Sensitive personal data known as ‘special categories of personal data’ is broadly similar to the DPA 1988 but there are some minor changes that will need to be addressed. It will include genetic data and biometric data where processed to uniquely identify an individual.

The issue of ‘consent’, where it validates the use of personal data, is also a significant development. Organisations need to ensure they are explicit when seeking consent and detail how they will use the information. An individual’s silence or inactivity will generally no longer be considered as consent.


Tips for HR professionals

HR professionals need to start acting now to ensure they’re compliant. Here’s our list of actions to consider:

Do you need to appoint a data protection officer?

Under the GDPR, some companies will be required to have one, including public authorities processing personal information; organisations whose ‘core activities’ require ‘regular and systematic monitoring of data subjects on a large scale’; or where there is large-scale processing of special categories of data.

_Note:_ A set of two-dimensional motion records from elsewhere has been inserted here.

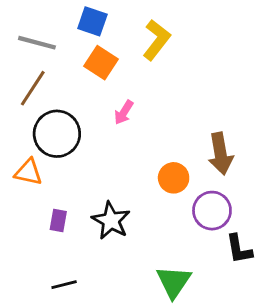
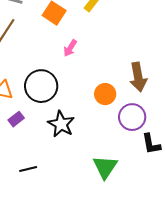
black circle: (57, 134) -> (41, 86), moved
purple rectangle: (58, 221) -> (16, 119), moved, turned 42

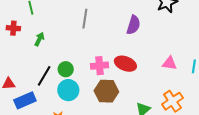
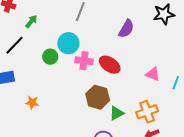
black line: (44, 76) -> (15, 45), moved
cyan circle: (68, 90) -> (68, 43), moved
brown hexagon: (106, 91) -> (98, 97), moved

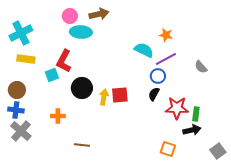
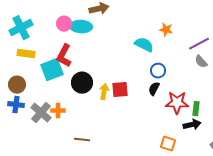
pink circle: (70, 16) -> (64, 24), moved
purple line: (166, 59) -> (199, 44), moved
cyan square: (52, 75) -> (52, 70), size x1.6
gray cross: (21, 131) -> (41, 113), moved

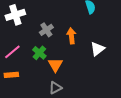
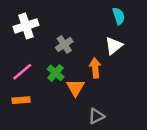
orange arrow: (71, 36) -> (95, 68), moved
white triangle: (97, 49) -> (114, 46), moved
gray triangle: (55, 88) -> (96, 116), moved

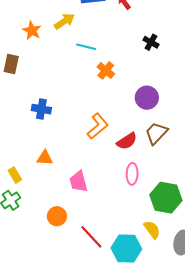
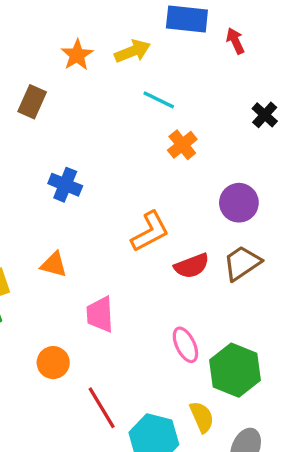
pink ellipse: (132, 174) -> (185, 345), moved, turned -40

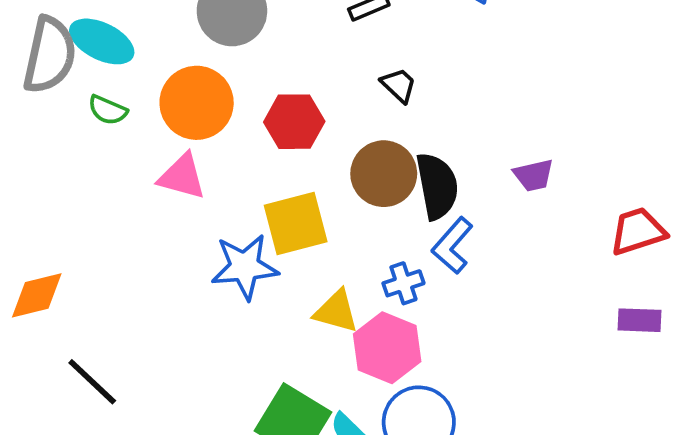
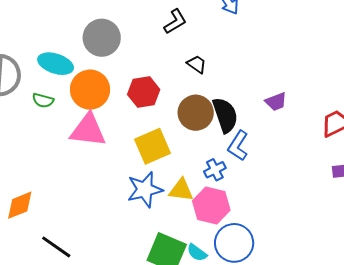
cyan ellipse: (102, 41) -> (56, 64), moved
pink triangle: (182, 177) -> (88, 130), size x1.4
blue star: (245, 267) -> (145, 190), moved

Do you protect privacy by design? This emphasises the importance of measures such as privacy impact assessments (PIAs). As data controllers, PIAs will assess where privacy breach risks exist and how to minimise them.

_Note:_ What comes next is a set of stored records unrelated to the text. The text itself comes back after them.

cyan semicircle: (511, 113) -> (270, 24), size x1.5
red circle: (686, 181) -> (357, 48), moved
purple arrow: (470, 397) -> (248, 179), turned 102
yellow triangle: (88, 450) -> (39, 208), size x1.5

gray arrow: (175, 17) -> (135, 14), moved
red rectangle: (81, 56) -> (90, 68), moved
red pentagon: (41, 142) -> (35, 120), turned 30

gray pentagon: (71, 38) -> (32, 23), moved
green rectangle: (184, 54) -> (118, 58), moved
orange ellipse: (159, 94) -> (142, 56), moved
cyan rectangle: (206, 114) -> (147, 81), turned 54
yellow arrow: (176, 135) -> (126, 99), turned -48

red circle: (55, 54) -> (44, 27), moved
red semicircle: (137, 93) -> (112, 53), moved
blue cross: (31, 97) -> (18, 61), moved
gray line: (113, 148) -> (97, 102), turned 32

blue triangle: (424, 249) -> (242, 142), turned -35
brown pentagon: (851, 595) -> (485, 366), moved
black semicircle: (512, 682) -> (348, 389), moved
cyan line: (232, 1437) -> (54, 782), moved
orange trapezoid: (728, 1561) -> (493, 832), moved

Have you adequate systems in place to manage data breaches that may arise and to comply with the notification requirements? The GDPR requires your local data protection authority to be notified of a data breach within 72 hours of discovery.


Will you be able to comply with the right to be forgotten if the data subject requests it?


Will you be able to ensure compliance with the more restrictive principles of not holding data longer than absolutely necessary, and not changing how you use such data from the original purpose(s) specified?


So why is all this so important? Why do you need to consider this now? Simply, because the penalties that can be imposed will increase substantially. Depending on the ’tier’ of the breach, fines can be up to £20,000,000 or 4 per cent of the total annual global turnover, not profit, based on the preceding financial year, whichever is the greater. If that wasn’t enough, we are all aware of the effects on PR for those organisations that have recently been victims of data breaches. So, while it seems some way off, there is a lot to be done between now and May 2018. Data controllers and processors need clarity on what data they hold and how the personal data is used. You need to make sure the systems protect privacy by design internally and externally, and that contractual provisions are in place with your clients and your service providers to ensure compliance and adequate indemnities exist.